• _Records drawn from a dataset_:
◆ ◆ ◆ ◆ ◆ ◆ ◆
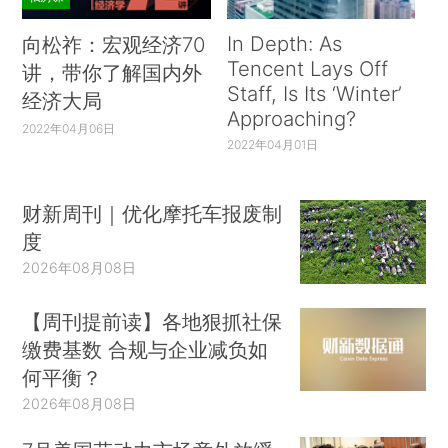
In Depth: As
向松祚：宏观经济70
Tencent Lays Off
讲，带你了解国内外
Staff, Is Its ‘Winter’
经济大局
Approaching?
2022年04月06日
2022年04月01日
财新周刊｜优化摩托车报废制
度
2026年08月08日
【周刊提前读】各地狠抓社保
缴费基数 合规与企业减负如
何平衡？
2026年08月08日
◆ ◆ ◆ ◆ ◆ ◆ ◆
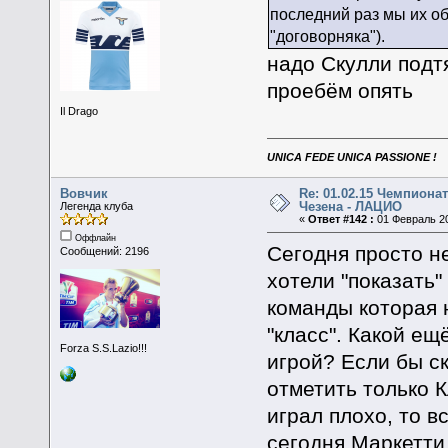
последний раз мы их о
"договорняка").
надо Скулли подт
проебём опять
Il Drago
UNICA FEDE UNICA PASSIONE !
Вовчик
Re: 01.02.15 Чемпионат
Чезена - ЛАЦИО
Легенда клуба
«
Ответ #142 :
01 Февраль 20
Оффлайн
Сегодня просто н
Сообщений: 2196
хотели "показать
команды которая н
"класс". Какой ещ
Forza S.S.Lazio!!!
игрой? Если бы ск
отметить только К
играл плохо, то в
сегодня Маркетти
◆ ◆ ◆ ◆ ◆ ◆ ◆
• _WHAT TO PRODUCE_:
Beginning at the line with "последний раз мы их о" and ending at the line with "сегодня Маркетти", reproduce each line of the data above exactly, and add no other lines.

• _RESULT_:
последний раз мы их о
"договорняка").
надо Скулли подт
проебём опять
Il Drago
UNICA FEDE UNICA PASSIONE !
Вовчик
Re: 01.02.15 Чемпионат
Чезена - ЛАЦИО
Легенда клуба
«
Ответ #142 :
01 Февраль 20
Оффлайн
Сегодня просто н
Сообщений: 2196
хотели "показать
команды которая н
"класс". Какой ещ
Forza S.S.Lazio!!!
игрой? Если бы ск
отметить только К
играл плохо, то в
сегодня Маркетти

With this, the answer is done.